When data from several trials were combined, nitrous oxide showed clear antidepressant effects at both two hours and 24 hours after treatment. These early improvements were consistent across studies, with very low statistical heterogeneity.

However, the combined data did not show lasting benefits at one week, suggesting the main effects are short-term unless treatments are repeated. Because only a small number of trials contributed to the pooled estimates, some asymmetry in the funnel plots suggests that publication bias cannot be excluded, and blinding may have been imperfect in some trials, raising the possibility of expectancy effects.

Overall Conclusions and Research Gaps

Researchers found that across a small number of early-phase trials, nitrous oxide produces rapid, short-term antidepressant effects, with repeated dosing extending both the magnitude and duration of benefits.

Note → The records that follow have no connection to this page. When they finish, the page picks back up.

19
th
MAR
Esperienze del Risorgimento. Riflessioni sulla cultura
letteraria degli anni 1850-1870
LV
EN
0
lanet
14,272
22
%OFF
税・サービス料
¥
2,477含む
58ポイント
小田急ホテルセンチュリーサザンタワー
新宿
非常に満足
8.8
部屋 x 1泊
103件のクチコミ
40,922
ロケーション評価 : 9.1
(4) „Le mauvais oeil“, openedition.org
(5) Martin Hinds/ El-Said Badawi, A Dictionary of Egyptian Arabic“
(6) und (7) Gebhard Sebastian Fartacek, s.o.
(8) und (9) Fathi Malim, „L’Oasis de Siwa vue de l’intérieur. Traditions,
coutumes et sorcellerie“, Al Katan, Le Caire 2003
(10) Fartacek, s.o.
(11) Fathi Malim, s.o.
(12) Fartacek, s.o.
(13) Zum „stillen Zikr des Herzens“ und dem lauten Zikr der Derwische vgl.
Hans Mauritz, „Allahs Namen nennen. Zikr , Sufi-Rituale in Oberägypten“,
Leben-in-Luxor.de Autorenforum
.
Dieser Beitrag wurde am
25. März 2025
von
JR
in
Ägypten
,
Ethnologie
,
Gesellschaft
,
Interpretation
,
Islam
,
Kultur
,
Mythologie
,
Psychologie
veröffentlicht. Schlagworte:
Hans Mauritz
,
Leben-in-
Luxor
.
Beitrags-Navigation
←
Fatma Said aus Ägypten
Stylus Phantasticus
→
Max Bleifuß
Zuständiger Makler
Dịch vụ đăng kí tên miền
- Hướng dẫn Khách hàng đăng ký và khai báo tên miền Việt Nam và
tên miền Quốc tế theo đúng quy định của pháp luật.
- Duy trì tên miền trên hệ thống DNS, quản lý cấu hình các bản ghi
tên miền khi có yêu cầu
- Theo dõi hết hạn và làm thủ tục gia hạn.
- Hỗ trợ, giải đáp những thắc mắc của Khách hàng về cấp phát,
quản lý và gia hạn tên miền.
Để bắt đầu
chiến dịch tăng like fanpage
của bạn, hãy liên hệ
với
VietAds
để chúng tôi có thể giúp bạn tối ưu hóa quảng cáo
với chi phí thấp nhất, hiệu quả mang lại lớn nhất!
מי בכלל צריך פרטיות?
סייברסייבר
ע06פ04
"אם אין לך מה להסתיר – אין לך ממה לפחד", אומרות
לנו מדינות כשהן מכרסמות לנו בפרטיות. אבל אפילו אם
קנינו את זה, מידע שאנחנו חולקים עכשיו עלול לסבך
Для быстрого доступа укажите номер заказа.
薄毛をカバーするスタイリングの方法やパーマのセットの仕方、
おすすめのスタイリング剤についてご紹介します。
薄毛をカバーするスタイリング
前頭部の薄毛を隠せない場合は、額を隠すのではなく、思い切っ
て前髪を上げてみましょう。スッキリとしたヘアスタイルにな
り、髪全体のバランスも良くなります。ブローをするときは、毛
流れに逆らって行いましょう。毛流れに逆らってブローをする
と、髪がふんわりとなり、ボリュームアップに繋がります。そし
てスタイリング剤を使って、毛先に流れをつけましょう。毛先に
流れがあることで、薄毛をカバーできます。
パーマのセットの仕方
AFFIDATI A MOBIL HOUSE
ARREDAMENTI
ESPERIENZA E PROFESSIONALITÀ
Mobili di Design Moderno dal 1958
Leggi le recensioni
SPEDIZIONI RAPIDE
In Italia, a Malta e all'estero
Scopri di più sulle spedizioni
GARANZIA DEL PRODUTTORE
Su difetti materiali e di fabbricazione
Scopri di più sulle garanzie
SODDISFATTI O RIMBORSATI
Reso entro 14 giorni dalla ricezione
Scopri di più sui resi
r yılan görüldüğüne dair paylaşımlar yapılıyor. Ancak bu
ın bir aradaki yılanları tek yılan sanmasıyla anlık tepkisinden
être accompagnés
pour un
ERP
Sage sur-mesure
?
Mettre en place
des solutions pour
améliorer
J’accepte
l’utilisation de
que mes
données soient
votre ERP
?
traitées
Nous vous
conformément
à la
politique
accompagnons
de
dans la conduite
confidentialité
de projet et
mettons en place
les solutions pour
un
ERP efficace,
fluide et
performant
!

However, most studies were small, early-phase trials with heterogeneous designs, limited long-term follow-up, and insufficient power to compare doses or identify predictors fully. Differences in delivery systems, comparators, and outcome measures also constrain comparability. Safety data, though generally reassuring, remain incomplete for long-term or repeated use.

Overall, the evidence suggests that nitrous oxide is a fast-acting antidepressant candidate that is generally well tolerated, with higher rates of mild, transient side effects than placebo, but that larger, longer, and mechanistically informed trials are needed.